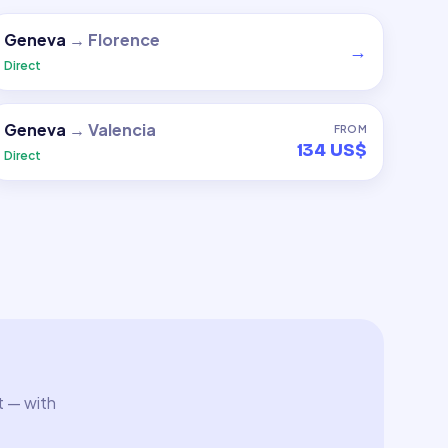
Geneva
→
Florence
→
Direct
Geneva
→
Valencia
FROM
134 US$
Direct
t — with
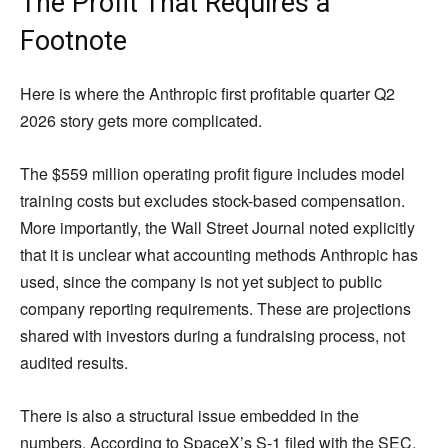
The Profit That Requires a
Footnote
Here is where the Anthropic first profitable quarter Q2
2026 story gets more complicated.
The $559 million operating profit figure includes model
training costs but excludes stock-based compensation.
More importantly, the Wall Street Journal noted explicitly
that it is unclear what accounting methods Anthropic has
used, since the company is not yet subject to public
company reporting requirements. These are projections
shared with investors during a fundraising process, not
audited results.
There is also a structural issue embedded in the
numbers. According to SpaceX’s S-1 filed with the SEC,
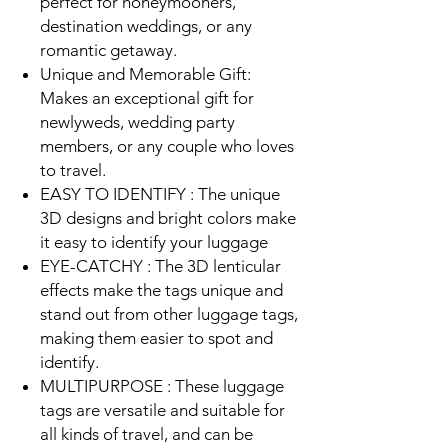
perfect for honeymooners,
destination weddings, or any
romantic getaway.
Unique and Memorable Gift:
Makes an exceptional gift for
newlyweds, wedding party
members, or any couple who loves
to travel.
EASY TO IDENTIFY : The unique
3D designs and bright colors make
it easy to identify your luggage
EYE-CATCHY : The 3D lenticular
effects make the tags unique and
stand out from other luggage tags,
making them easier to spot and
identify.
MULTIPURPOSE : These luggage
tags are versatile and suitable for
all kinds of travel, and can be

....

Retype the data above exactly; pictures are not part of the copy.

* Result
Geneva
→
Florence
→
Direct
Geneva
→
Valencia
FROM
134 US$
Direct
t — with
The Profit That Requires a
Footnote
Here is where the Anthropic first profitable quarter Q2
2026 story gets more complicated.
The $559 million operating profit figure includes model
training costs but excludes stock-based compensation.
More importantly, the Wall Street Journal noted explicitly
that it is unclear what accounting methods Anthropic has
used, since the company is not yet subject to public
company reporting requirements. These are projections
shared with investors during a fundraising process, not
audited results.
There is also a structural issue embedded in the
numbers. According to SpaceX’s S-1 filed with the SEC,
perfect for honeymooners,
destination weddings, or any
romantic getaway.
Unique and Memorable Gift:
Makes an exceptional gift for
newlyweds, wedding party
members, or any couple who loves
to travel.
EASY TO IDENTIFY : The unique
3D designs and bright colors make
it easy to identify your luggage
EYE-CATCHY : The 3D lenticular
effects make the tags unique and
stand out from other luggage tags,
making them easier to spot and
identify.
MULTIPURPOSE : These luggage
tags are versatile and suitable for
all kinds of travel, and can be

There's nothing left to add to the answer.